A câmara fria
O juiz do Trabalho é pessoa espirituosa que nutre amistosa convivência com os advogados. Os momentos de tensão são superados, ora por sutis ironias, ora por brincadeiras que imprimem um clima de despojamento às audiências.
A advogada do reclamante requerera a produção de prova testemunhal com o objetivo de tentar desconstituir a conclusão do laudo pericial que apontara (equivocadamente) que o trabalho do reclamante não exigia ingresso e permanência freqüentes na câmara fria.
O magistrado compromissa a testemunha e a questiona:
- A senhora ingressava com o reclamante na câmara fria?
- Sim! - responde secamente a testemunha.
- Em média, quantos minutos lá permaneciam? - quer saber o magistrado.
- Pouco tempo, coisa de um minuto. Era pegar os alimentos e sair responde a testemunha.
- Vocês não ficavam lá dentro por um tempo maior, arrumando os alimentos? insiste o magistrado.
- Não ficávamos! Era bem como eu disse confirma a testemunha.
Exibindo expressão de incredulidade, o juiz fala para a advogada do reclamante:
- Acho que a senhora não vai querer perguntar mais nada, não é? Mas fique à vontade, a palavra é sua.
Inconformada, a advogada, que havia pedido a oitiva da testemunha pretendendo beneficiar seu cliente, insiste:
- Excelência, quero que a testemunha diga quantas vezes, em média, o reclamante ingressava na câmara fria, por dia.
- Poucas, umas cinco vezes por dia responde a antiga colega de trabalho.
- Mas sempre foi assim? insiste a procuradora.
Antes, porém, que a testemunha respondesse ao questionamento, o juiz se manifesta, tolhendo:
- Indefiro a pergunta. A doutora está insistindo em algo que não procede, de jeito nenhum. Se a testemunha disse que o tempo que ficavam lá dentro era pequeno, é porque era mesmo.

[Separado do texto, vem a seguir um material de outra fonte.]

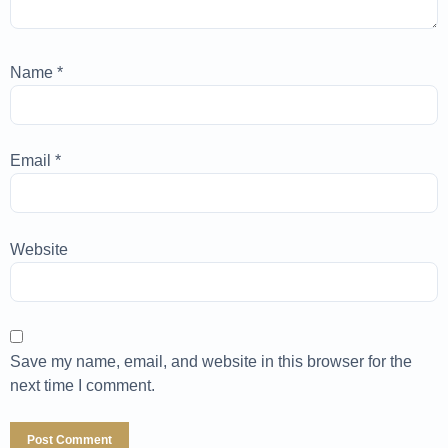
Name
*
Email
*
Website
Save my name, email, and website in this browser for the
next time I comment.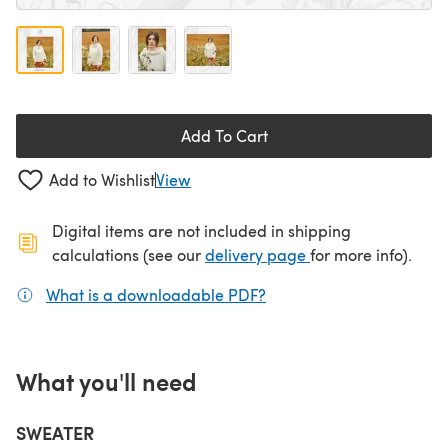
Add To Cart
Add to Wishlist
View
Digital items are not included in shipping
(opens in a new ta
calculations (see our
delivery page
for more info).
What is a downloadable PDF?
(opens in a new tab)
What you'll need
SWEATER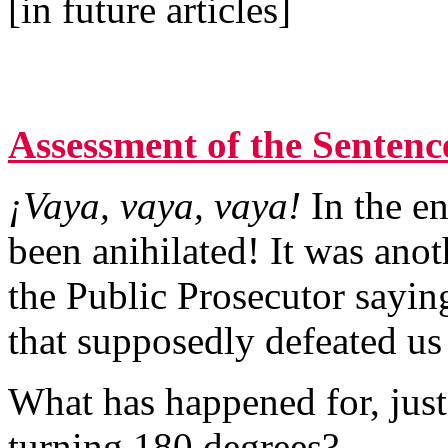
[in future articles]
Assessment of the Sentenc
¡Vaya, vaya, vaya!
In the e
been anihilated! It was ano
the Public Prosecutor sayin
that supposedly defeated us 
What has happened for, just 
turning 180 degrees?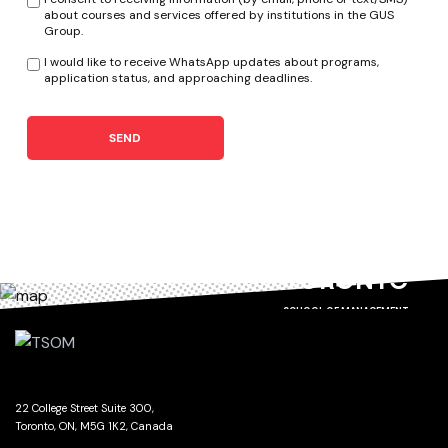
about courses and services offered by institutions in the GUS
Group.
I would like to receive WhatsApp updates about programs,
application status, and approaching deadlines.
SEND
TORONTO
SCHOOL OF MANAGEMENT
22 College Street Suite 300,
Toronto, ON, M5G 1K2, Canada
GET DIRECTIONS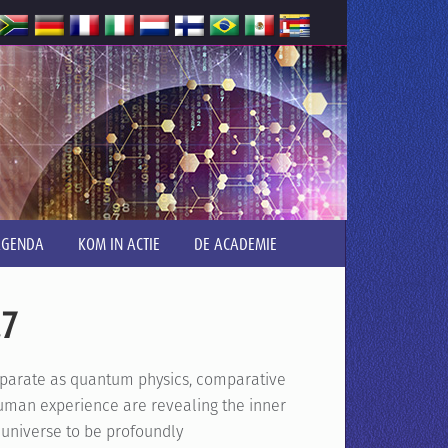
AGENDA
KOM IN ACTIE
DE ACADEMIE
.7
isparate as quantum physics, comparative
human experience are revealing the inner
 universe to be profoundly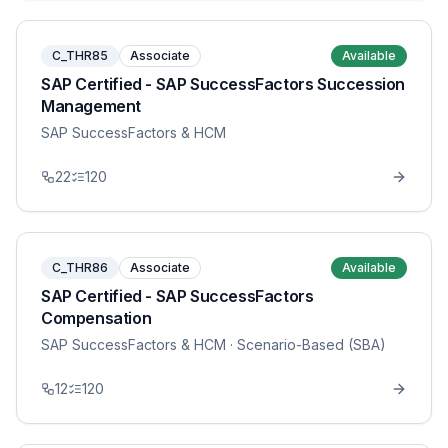
C_THR85
Associate
Available
SAP Certified - SAP SuccessFactors Succession
Management
SAP SuccessFactors & HCM
22
120
C_THR86
Associate
Available
SAP Certified - SAP SuccessFactors
Compensation
SAP SuccessFactors & HCM
· Scenario-Based (SBA)
12
120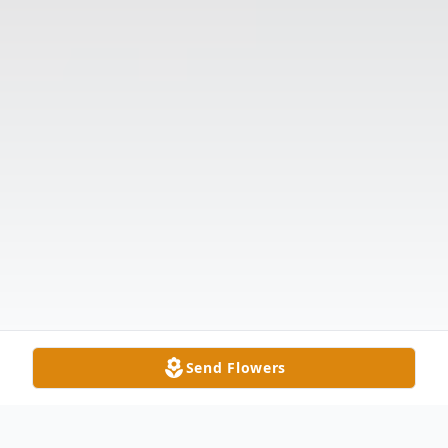
Send Flowers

- Mas doutor... a advogada ainda tenta salvar a prova, ao que é interrompida pelo julgador, que determina o encerramento da tomada do depoimento.
- Doutora, por favor... ninguém gosta de ficar dentro de uma câmara fria. A menos que se agarre em um traseiro e fique o dia inteiro lá dentro - decide, com informalidade, o julgador, referindo-se, ambiguamente, ao nome que se dá a uma das partes do corpo do gado.
Então, ocorre a surpresa. A até então comedida testemunha revela o imprevisível:
- Houve uma vez, uma vez só, doutor, nas primeiras semanas em que a gente trabalhava junto, que ele - e apontou ao reclamante - tentou se chegar em mim, me agarrando pelo traseiro, mas eu afastei ele com um pedaço de paleta congelada... Então, ele nunca mais se meteu comigo, tanto que chegamos a ficar amigos, mas não íntimos.
- Tentou lhe agarrar dentro da câmara fria? - questiona incrédulo o julgador.
Risos, depois silêncio, o juiz pergunta reticente:
- Penso que as partes e seus advogados não vão querer que eu faça constar essa parte na assentada, porque afinal não tem nada a ver com os fatos da causa trabalhista e da insalubridade, não é?...
Ninguém quer. Duas semanas depois, na sentença, o juiz defere algumas das parcelas pleiteadas pelo reclamante.
O adicional de insalubridade é concedido, com a seguinte observação: "para fins dos cálculos de liquidação, deverá ser considerada a permanência média diária de apenas dez minutos no interior da câmara".